In the recent film ‘The Soloist’ that question is explored. An adaptation of a true story, originally recorded in LA journalist’s Steve Lopez’s award winning book, the film records the relationship between Lopez himself and Nathaniel Ayers, a homeless man he comes across after hearing him playing Beethoven on a beaten up, 2-stringed violin in a city subway. Nathaniel clearly has plenty of holes in his life, a childhood musical prodigy, schizophrenia has robbed him of his promising career, and almost everything else besides. Lopez on the other hand, celebrated and successful, seems to be much more ‘complete’.

Near the beginning of their relationship Lopez asks Nathaniel, what is his greatest desire? “To find my other 2 strings” is his answer, and that search sets up the remainder of the film. What might they be, those things that would enable him to play, once again, to his full potential, and where on earth might he find them?

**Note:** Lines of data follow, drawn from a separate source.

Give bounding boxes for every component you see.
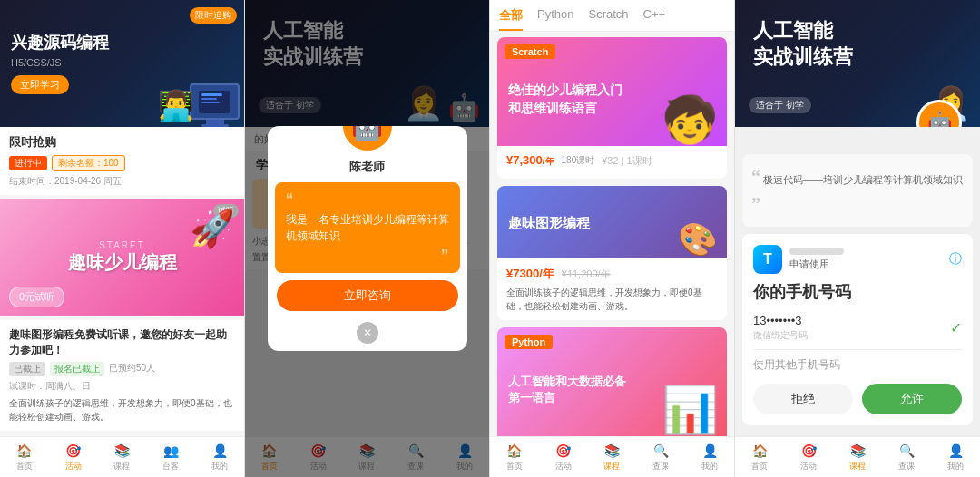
home-icon: 🏠 [16, 443, 33, 459]
scratch-info: ¥7,300/年 180课时 ¥32 | 1课时 [497, 146, 727, 179]
robot-icon: 🤖 [351, 126, 383, 141]
python-title: 人工智能和大数据必备第一语言 [508, 374, 626, 406]
tab-python[interactable]: Python [537, 7, 573, 31]
panel3-nav-activity[interactable]: 🎯 活动 [555, 443, 572, 472]
shapes-desc: 全面训练孩子的逻辑思维，开发想象力，即便0基础，也能轻松创建动画、游戏。 [506, 286, 718, 313]
panel4-bottom-nav: 🏠 首页 🎯 活动 📚 课程 🔍 查课 👤 我的 [735, 436, 980, 477]
home-icon-3: 🏠 [506, 443, 523, 459]
panel4-hero-title: 人工智能实战训练营 [753, 18, 853, 70]
scratch-badge: Scratch [505, 44, 555, 59]
panel3-nav-home[interactable]: 🏠 首页 [506, 443, 523, 472]
panel4-nav-activity-label: 活动 [800, 461, 817, 472]
panel4-phone-label: 微信绑定号码 [753, 329, 808, 342]
panel4-nav-home-label: 首页 [751, 461, 768, 472]
panel-3: 全部 Python Scratch C++ Scratch 绝佳的少儿编程入门和… [490, 0, 735, 477]
panel-2: 人工智能实战训练营 适合于 初学 👩‍💼 🤖 🤖 陈老师 “ 我是一名专业培训少… [245, 0, 490, 477]
profile-icon-3: 👤 [701, 443, 718, 459]
panel4-app-info: 申请使用 [789, 248, 844, 271]
panel1-hero-text: 兴趣源码编程 H5/CSS/JS 立即学习 [11, 33, 109, 94]
search-icon-3: 🔍 [652, 443, 669, 459]
panel4-nav-profile-label: 我的 [947, 461, 964, 472]
panel4-quote-text: “ 极速代码——培训少儿编程等计算机领域知识 ” [751, 163, 964, 218]
panel1-nav-profile-label: 我的 [211, 461, 228, 472]
panel3-nav-courses[interactable]: 📚 课程 [603, 443, 620, 472]
panel1-nav-courses-label: 课程 [113, 461, 130, 472]
panel2-quote-text: 我是一名专业培训少儿编程等计算机领域知识 [286, 211, 449, 244]
panel3-nav-profile-label: 我的 [701, 461, 718, 472]
panel1-nav-courses[interactable]: 📚 课程 [113, 443, 130, 472]
tab-scratch[interactable]: Scratch [588, 7, 628, 31]
panel2-quote-open: “ [286, 191, 449, 208]
python-card-bg: Python 人工智能和大数据必备第一语言 📊 [497, 327, 727, 436]
panel1-registered-count: 已预约50人 [109, 362, 155, 376]
panel4-nav-courses[interactable]: 📚 课程 [849, 443, 866, 472]
panel1-course-desc: 趣味图形编程免费试听课，邀您的好友一起助力参加吧！ 已截止 报名已截止 已预约5… [0, 320, 244, 431]
panel2-modal-teacher: 🤖 陈老师 [268, 126, 467, 175]
course-card-scratch[interactable]: Scratch 绝佳的少儿编程入门和思维训练语言 🧒 ¥7,300/年 180课… [497, 37, 727, 179]
courses-icon-3: 📚 [603, 443, 620, 459]
panel4-request-label: 申请使用 [789, 258, 844, 271]
shapes-price: ¥7300/年 [506, 266, 554, 282]
scratch-price: ¥7,300/年 [506, 153, 554, 168]
panel1-nav-profile[interactable]: 👤 我的 [211, 443, 228, 472]
panel2-modal-avatar: 🤖 [340, 126, 395, 153]
panel2-modal-close-button[interactable]: ✕ [357, 322, 378, 344]
panel2-cta-button[interactable]: 立即咨询 [277, 280, 458, 311]
course-card-shapes[interactable]: 趣味图形编程 🎨 ¥7300/年 ¥11,200/年 全面训练孩子的逻辑思维，开… [497, 186, 727, 320]
panel3-nav-profile[interactable]: 👤 我的 [701, 443, 718, 472]
panel1-hero-title: 兴趣源码编程 [11, 33, 109, 54]
panel1-nav-activity[interactable]: 🎯 活动 [65, 443, 82, 472]
panel4-nav-search[interactable]: 🔍 查课 [898, 443, 915, 472]
panel4-check-icon: ✓ [950, 319, 962, 336]
panel4-permission-dialog: T 申请使用 ⓘ 你的手机号码 13•••••••3 微信绑定号码 ✓ 使用其他… [742, 234, 973, 425]
panel3-course-list: Scratch 绝佳的少儿编程入门和思维训练语言 🧒 ¥7,300/年 180课… [490, 32, 734, 436]
panel1-free-btn[interactable]: 0元试听 [9, 287, 64, 307]
scratch-price-row: ¥7,300/年 180课时 ¥32 | 1课时 [506, 153, 718, 168]
panel4-nav-profile[interactable]: 👤 我的 [947, 443, 964, 472]
python-figure-icon: 📊 [662, 384, 718, 436]
panel1-nav-guests[interactable]: 👥 台客 [162, 443, 179, 472]
search-icon-4: 🔍 [898, 443, 915, 459]
panel1-course-text: 全面训练孩子的逻辑思维，开发想象力，即便0基础，也能轻松创建动画、游戏。 [9, 396, 235, 423]
panel3-nav-home-label: 首页 [506, 461, 523, 472]
scratch-title: 绝佳的少儿编程入门和思维训练语言 [508, 82, 626, 117]
course-card-python[interactable]: Python 人工智能和大数据必备第一语言 📊 ¥14, 160 160 | 1… [497, 327, 727, 436]
panel1-course-title-cn: 趣味少儿编程 [68, 250, 177, 275]
panel1-course-card[interactable]: 试听 STARET 趣味少儿编程 0元试听 🚀 [0, 199, 244, 316]
panel4-allow-button[interactable]: 允许 [862, 384, 962, 414]
shapes-card-bg: 趣味图形编程 🎨 [497, 186, 727, 258]
panel2-modal-overlay: 🤖 陈老师 “ 我是一名专业培训少儿编程等计算机领域知识 ” 立即咨询 ✕ [245, 0, 489, 477]
scratch-hours: 180课时 [562, 154, 595, 167]
panel4-reject-button[interactable]: 拒绝 [753, 384, 853, 414]
panel4-nav-home[interactable]: 🏠 首页 [751, 443, 768, 472]
panel4-quote-close: ” [751, 194, 760, 214]
panel1-hero-banner: 限时追购 兴趣源码编程 H5/CSS/JS 立即学习 👨‍💻 [0, 0, 244, 127]
panel4-nav-search-label: 查课 [898, 461, 915, 472]
panel1-flash-tags: 进行中 剩余名额：100 [9, 155, 235, 171]
tab-cpp[interactable]: C++ [643, 7, 666, 31]
profile-icon: 👤 [211, 443, 228, 459]
panel4-info-icon[interactable]: ⓘ [949, 251, 962, 268]
activity-icon-4: 🎯 [800, 443, 817, 459]
panel1-hero-badge: 限时追购 [190, 7, 237, 24]
panel4-permission-buttons: 拒绝 允许 [753, 384, 962, 414]
python-badge: Python [505, 335, 553, 349]
courses-icon-4: 📚 [849, 443, 866, 459]
panel4-nav-activity[interactable]: 🎯 活动 [800, 443, 817, 472]
panel4-alt-text[interactable]: 使用其他手机号码 [753, 357, 962, 373]
shapes-price-row: ¥7300/年 ¥11,200/年 [506, 266, 718, 282]
panel4-hero-sub[interactable]: 适合于 初学 [749, 97, 811, 113]
scratch-original: ¥32 | 1课时 [602, 154, 652, 168]
guests-icon: 👥 [162, 443, 179, 459]
panel3-bottom-nav: 🏠 首页 🎯 活动 📚 课程 🔍 查课 👤 我的 [490, 436, 734, 477]
panel1-flash-sale: 限时抢购 进行中 剩余名额：100 结束时间：2019-04-26 周五 [0, 127, 244, 195]
tag-registered: 报名已截止 [50, 362, 104, 376]
panel3-nav-search[interactable]: 🔍 查课 [652, 443, 669, 472]
scratch-card-bg: Scratch 绝佳的少儿编程入门和思维训练语言 🧒 [497, 37, 727, 146]
panel1-flash-time: 结束时间：2019-04-26 周五 [9, 175, 235, 188]
shapes-title: 趣味图形编程 [508, 213, 590, 232]
shapes-original: ¥11,200/年 [562, 268, 611, 281]
tab-all[interactable]: 全部 [499, 7, 523, 31]
panel1-nav-home[interactable]: 🏠 首页 [16, 443, 33, 472]
panel1-learn-button[interactable]: 立即学习 [11, 75, 69, 94]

Christian imagery abounds. Large illuminated crosses adorn the homeless charity’s premises. As Nathaniel struggles with the chaos of city life he recites the Lord’s prayer. A professional musician, tries, unsuccessfully, to exert his evangelical influence yet, in a flashback, Nathaniel’s mother affirms that when she listens to him play she hears the voice of God. All of this serves as a backdrop to an evolving friendship which is seen as being transformative in itself. At one point Lopez tries to explain to his ex-wife, the influence that Nathaniel and his music is having on him. "It’s Grace”, she whispers in his ear.

At the conclusion of the film, Nathaniel is off the streets, but any recovery is acknowledged as very fragile, Lopez though is profoundly changed, he seems to have found what he didn’t know was missing.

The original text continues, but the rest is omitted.